**EXERCISE OBJECTIVE**
Take from the material every line that contains the word "Schweden".

**DATA PROVIDED**
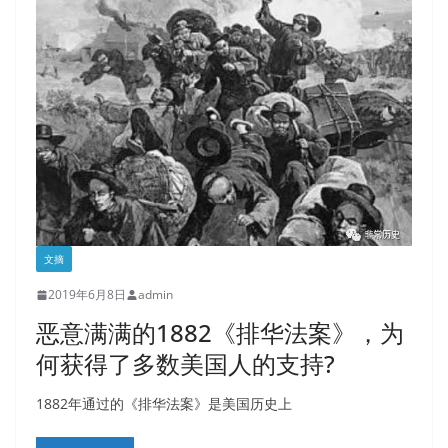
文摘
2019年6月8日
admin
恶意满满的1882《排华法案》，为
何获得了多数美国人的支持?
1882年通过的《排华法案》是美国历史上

==

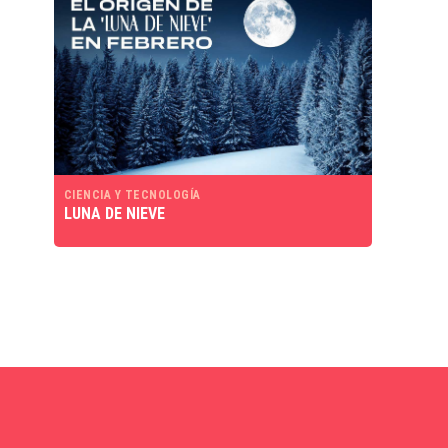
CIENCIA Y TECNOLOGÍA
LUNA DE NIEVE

--

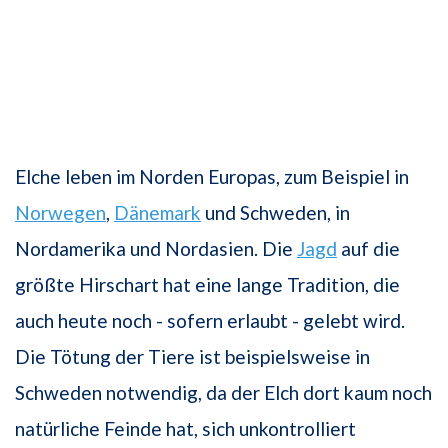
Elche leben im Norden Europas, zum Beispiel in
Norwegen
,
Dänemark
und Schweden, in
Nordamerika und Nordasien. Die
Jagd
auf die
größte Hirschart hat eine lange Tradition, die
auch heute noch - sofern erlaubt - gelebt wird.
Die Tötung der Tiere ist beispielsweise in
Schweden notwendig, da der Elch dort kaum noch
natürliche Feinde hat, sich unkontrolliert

**TASK ANSWER**
und Schweden, in
Schweden notwendig, da der Elch dort kaum noch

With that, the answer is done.